National driving licences issued in a country party to the 1968 Vienna Convention are recognised.
You will need an International Driving Permit, IDP 1949 to drive here. (Available from www.RAC.co.uk/travel/driving-abroad/international-driving-permit)
When driving in the Ukraine the following documents should be carried:
- Full, valid driving licence*
- International driving permit (Available from www.RAC.co.uk/travel/driving-abroad/international-driving-permit)
- Proof of insurance/green card (third party or above)
- Proof of ID (passport)
- Proof of ownership (V5C certificate)
While driving in Ukraine you are required by law to carry the following items.
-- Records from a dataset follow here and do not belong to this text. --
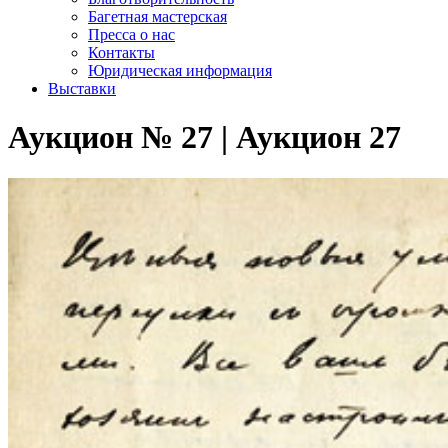
Багетная мастерская
Пресса о нас
Контакты
Юридическая информация
Выставки
Аукцион № 27 | Аукцион 27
Hefty on-the-spot fines can be issued for failing to carry specific items:
- Warning triangle: Compulsory in every vehicle with four wheels or more
- Headlamp beam deflectors: Depending on your car, you will either need deflector stickers or have to adjust the beam manually
- First aid kit and fire extinguisher
- Motorcyclists and their passengers must wear a helmet.
Rules of the road & regulations
Rules of the road:
- Overtaking & passing
Traffic drives on the right. Regulations conform to the provisions of the 1968 Convention on Road Traffic.
Regulations conform to the provisions of the 1968 Convention on Road Traffic.
- Warning of approach
Regulations conform to the provisions of the 1968 Convention on Road Traffic.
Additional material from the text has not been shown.